John Meyers, a spokesman for New York-based Manufacturers Hanover, said a "prime rate at 10 1/2 percent is a more accurate reflection of our lower cost of funds, and we are passing it along to our customers."
The prime rate is the interest banks charge their best business borrowers for loans of about 90 days to a year and is the rate on which most other business borrowing charges are based. The rate on most business loans rises and falls in tandem with changes in the prime rate.
The cut was expected. The prime has fallen only 2 1/4 percentage points in the last four months, while open market rates have tumbled about 3 percentage points.
Banks generally reduce their rates more slowly than the cost of their funds declines to recoup profits lost during periods of rising interest rates -- when the rise in bank lending charges generally does not keep pace with the increase in open market rates. Banks raise most of their funds in the so-called open market by selling certificates of deposit and buying federal funds. Federal funds are overnight loans made by banks with excess reserves to other banks that don't have enough funds to settle their account with the Federal Reserve. Rates for federal funds and 90-day certificates of deposit are about 8 percent.

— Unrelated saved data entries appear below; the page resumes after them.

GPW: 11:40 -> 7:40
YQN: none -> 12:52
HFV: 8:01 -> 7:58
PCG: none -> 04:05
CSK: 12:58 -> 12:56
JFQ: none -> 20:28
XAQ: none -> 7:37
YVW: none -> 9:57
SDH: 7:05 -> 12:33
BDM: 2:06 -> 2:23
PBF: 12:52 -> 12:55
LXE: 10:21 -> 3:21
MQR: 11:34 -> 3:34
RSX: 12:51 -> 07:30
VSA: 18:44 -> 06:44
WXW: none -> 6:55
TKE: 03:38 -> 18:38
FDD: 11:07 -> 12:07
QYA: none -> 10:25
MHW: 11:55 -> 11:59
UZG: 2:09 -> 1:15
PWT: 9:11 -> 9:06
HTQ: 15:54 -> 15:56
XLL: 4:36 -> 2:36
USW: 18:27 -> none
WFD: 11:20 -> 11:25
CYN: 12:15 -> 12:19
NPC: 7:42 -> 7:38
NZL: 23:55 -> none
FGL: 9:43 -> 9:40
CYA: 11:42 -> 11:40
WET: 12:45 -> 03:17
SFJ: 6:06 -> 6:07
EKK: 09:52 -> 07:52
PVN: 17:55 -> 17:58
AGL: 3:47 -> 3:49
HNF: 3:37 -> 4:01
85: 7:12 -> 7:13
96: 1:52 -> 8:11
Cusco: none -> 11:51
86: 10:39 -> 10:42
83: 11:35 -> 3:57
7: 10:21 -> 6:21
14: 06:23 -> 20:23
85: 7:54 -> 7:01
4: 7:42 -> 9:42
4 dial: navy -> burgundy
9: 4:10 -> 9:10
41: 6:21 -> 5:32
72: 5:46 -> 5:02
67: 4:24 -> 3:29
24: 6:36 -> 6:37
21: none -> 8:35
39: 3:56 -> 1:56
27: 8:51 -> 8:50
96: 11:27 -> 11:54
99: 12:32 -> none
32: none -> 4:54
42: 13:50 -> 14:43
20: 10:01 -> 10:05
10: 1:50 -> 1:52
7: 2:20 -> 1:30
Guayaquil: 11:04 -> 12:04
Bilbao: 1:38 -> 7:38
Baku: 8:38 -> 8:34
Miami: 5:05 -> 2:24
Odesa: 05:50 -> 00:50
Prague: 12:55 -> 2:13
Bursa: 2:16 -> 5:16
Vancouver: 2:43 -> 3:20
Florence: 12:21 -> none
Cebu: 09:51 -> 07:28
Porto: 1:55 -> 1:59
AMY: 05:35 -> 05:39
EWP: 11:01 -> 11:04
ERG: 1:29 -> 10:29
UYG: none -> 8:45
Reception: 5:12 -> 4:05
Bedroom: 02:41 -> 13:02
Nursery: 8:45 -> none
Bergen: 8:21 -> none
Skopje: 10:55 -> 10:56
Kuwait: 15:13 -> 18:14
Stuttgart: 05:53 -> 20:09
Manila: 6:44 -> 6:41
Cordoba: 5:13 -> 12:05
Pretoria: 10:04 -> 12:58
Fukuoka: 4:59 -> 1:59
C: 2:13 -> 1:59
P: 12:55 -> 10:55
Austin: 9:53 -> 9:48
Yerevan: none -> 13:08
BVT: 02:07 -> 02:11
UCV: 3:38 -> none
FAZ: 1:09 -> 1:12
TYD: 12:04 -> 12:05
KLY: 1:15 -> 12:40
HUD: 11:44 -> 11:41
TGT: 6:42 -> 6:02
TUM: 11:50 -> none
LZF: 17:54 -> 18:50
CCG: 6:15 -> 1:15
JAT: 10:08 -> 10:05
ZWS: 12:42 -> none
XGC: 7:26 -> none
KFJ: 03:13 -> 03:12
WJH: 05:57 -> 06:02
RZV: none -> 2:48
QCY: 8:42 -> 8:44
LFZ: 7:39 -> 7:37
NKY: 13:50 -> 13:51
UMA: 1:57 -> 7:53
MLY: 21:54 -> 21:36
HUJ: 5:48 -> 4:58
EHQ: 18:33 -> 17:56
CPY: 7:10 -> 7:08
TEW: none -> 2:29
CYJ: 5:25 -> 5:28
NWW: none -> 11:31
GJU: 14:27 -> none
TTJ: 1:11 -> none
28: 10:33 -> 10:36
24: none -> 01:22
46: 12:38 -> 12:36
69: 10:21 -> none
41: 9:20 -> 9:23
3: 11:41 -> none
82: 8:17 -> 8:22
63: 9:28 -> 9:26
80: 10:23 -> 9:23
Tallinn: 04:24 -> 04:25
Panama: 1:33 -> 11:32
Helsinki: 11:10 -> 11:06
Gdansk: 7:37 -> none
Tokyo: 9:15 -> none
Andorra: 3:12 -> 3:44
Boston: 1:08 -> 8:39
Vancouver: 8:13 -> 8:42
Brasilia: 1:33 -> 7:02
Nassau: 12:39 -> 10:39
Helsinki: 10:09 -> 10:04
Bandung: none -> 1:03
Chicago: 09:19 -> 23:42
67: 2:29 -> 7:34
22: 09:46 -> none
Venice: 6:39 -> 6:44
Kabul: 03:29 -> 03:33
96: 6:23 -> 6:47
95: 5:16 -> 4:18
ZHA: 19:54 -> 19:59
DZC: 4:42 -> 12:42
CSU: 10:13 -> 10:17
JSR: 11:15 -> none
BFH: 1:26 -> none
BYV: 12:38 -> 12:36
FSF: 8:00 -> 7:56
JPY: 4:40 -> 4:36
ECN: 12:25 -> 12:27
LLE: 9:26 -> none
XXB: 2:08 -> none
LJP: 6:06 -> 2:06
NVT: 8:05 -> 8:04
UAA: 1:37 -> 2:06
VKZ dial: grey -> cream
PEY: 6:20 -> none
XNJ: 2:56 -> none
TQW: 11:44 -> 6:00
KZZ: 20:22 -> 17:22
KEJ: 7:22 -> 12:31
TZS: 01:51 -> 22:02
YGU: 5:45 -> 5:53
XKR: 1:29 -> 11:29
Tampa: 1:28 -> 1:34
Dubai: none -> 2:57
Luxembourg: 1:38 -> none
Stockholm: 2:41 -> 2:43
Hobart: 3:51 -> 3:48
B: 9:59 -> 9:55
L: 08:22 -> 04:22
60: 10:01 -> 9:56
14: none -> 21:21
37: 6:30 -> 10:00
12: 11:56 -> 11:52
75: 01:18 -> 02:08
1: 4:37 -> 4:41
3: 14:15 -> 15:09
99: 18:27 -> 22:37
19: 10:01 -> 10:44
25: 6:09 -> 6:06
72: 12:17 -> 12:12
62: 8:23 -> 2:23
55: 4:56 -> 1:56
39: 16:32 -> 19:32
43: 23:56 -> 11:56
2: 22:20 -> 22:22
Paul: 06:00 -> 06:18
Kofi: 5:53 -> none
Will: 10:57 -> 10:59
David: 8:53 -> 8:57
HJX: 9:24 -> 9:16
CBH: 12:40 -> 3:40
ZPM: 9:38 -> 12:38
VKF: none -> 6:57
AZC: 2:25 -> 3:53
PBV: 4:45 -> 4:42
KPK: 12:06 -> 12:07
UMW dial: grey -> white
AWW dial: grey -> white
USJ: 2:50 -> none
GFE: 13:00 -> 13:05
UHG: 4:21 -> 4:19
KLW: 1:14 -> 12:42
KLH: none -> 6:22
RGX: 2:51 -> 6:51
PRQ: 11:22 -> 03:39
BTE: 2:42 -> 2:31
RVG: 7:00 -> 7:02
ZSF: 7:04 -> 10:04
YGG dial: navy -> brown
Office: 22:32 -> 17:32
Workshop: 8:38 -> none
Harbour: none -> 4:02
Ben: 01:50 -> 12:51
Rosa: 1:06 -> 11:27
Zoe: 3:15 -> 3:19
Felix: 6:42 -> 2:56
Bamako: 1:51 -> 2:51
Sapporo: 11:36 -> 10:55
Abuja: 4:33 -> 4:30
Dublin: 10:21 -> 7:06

Besides the normal desire to regain lost profits, federal regulators are another source of pressure on banks to go slow in lowering interest charges to borrowers. Regulators want banks to strengthen their balance sheets during a period in which many loans are shaky despite two years of recovery. As a result, the spread between banks' costs of raising funds and the prime rate is wide by historical standards. Normally the spread is about 200 basis points (a basis point is one one-hundredth of a percentage point). Even at the lower prime announced by Manufacturers Hanover yesterday, the spread is 250 basis points, and at most banks it is 275.
National Bank of Washington's Hartley said that, without a further decline in open market interest rates, the prime should get down to about 10 percent in the near future.